Para quem adora o inverno, já imaginaram viver em uma época de 10 anos de puro frio? Cerca de 1500 anos atrás, os continentes Ásia e Europa vivenciaram uma verdadeira reviravolta. Naquela década, foram também tempos de grande fome, peste e a guerra – provavelmente relacionadas pela escassez de colheitas e de terras férteis, o que deixou a população extremamente impaciente e revoltada.
Duas erupções vulcânicas seguidas ocorridas em meados do século VI escureceram os céus da Europa durante mais de um ano e podem ter contribuído para esfriar o clima, em um período conhecido como os anos das trevas, revela um estudo apresentado nessa sexta-feira, em Viena.
Segundo Matthew Toohey, diretor do trabalho realizado pelo Instituto Oceanográfico alemão Geomar, com sede em Kiel, qualquer das duas erupções poderia ter gerado um resfriamento significativo da superfície da Terra. Os dois eventos, ocorridos nos anos 536 e 540, "foram provavelmente as erupções vulcânicas mais fortes a afetar o hemisfério norte nos últimos 1.500 anos", disse Toohey à AFP durante uma reunião da União Europeia de Geociências.
Os efeitos combinados das duas erupções baixaram em dois graus a temperatura, o que produziu a década mais fria em dois mil anos. A baixa luminosidade provocada pelas partículas suspensas na estratosfera deve ter produzido impactos devastadores sobre a agricultura, desencadeando fome na Europa e nas zonas adjacentes.
A primeira praga pandêmica no continente ocorreu um ano após a segunda erupção, mas não é possível relacionar o inverno vulcânico à expansão da doença, afirmam Toohey e seus colegas do estudo publicado na revista Climatic Change.
Estes dois fenômenos coincidem com um pivô histórico entre o fim da Antiguidade e o início da Idade Média, um período conhecido historicamente como os anos das trevas.
O estudo tem um enfoque polêmico, já que combina ciências físicas com arqueologia e história, em uma pesquisa interdisciplinar pouco comum.
Muitos relatos, como o do historiador bizantino Procopio de Cesarea, que viveu em Roma, descrevem uma "nuvem misteriosa" que cobriu os céus no ano 536. "O Sol emitiu uma luz sem brilho, como a da Lua, durante todo o ano", escreveu o historiador.
Os registros históricos fazem menção a uma fome devastadora nos anos seguintes e ao colapso de várias estruturas sociais na Europa.
Na China, os historiadores também registraram um fenômeno climático após o qual ocorreram perdas de safras e fome.
Até recentemente, os pesquisadores não haviam obtido evidências de que a redução da luz solar era resultado de duas erupções vulcânicas, mas a análise de camadas de gelo nos polos esclareceu várias dúvidas.
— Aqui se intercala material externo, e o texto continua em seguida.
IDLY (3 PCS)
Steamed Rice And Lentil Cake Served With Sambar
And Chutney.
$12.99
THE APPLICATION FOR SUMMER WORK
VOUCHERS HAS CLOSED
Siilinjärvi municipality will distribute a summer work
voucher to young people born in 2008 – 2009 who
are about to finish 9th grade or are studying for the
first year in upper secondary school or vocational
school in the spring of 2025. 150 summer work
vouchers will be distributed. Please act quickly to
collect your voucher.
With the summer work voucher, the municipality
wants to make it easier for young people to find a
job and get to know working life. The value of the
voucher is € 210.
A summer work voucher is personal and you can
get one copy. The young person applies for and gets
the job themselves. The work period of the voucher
As camadas de gelo na Groenlândia e na Antártida guardam partículas da atmosfera do passado, o que permite datar as erupções e situá-las, neste caso uma no hemisfério norte e outra nos trópicos.
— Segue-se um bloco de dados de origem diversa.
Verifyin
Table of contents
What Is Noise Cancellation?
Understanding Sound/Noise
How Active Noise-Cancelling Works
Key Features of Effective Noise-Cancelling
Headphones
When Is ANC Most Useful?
Por coincidência, outra equipe de cientistas, dirigida por Kees Nooren, da Universidade de Utrecht, na Holanda, apresentou em Viena um estudo que revela que o vulcão Chichonal no México registrou uma erupção no ano 540. O fenômeno ocorreu no auge da civilização Maia e marcou seu declive.
Para Nooren, as análises das camadas de cinzas coincidem com as amostras das camadas de gelo.
As amostras sugerem que o ano 536 foi o mais frio em dois mil anos, e foi seguido pela década mais fria registrada neste período.